_Action item_
Skipping any pictures, give all of the records below again exactly.

_Saved entries_
·····
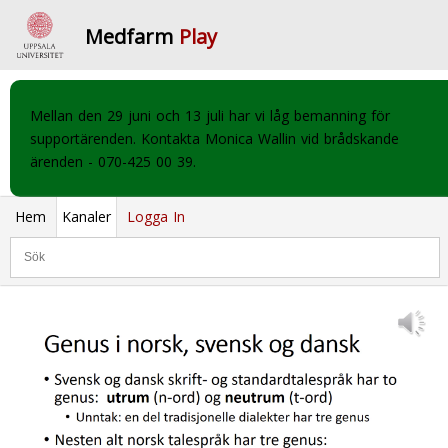
Medfarm
Play
Mellan den 29 juni och 13 juli har vi låg bemanning för
supportärenden. Kontakta Monica Wallin vid brådskande
ärenden - 070-425 00 39.
Hem
Kanaler
Logga In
·····
_Solved problem_
Medfarm
Play
Mellan den 29 juni och 13 juli har vi låg bemanning för
supportärenden. Kontakta Monica Wallin vid brådskande
ärenden - 070-425 00 39.
Hem
Kanaler
Logga In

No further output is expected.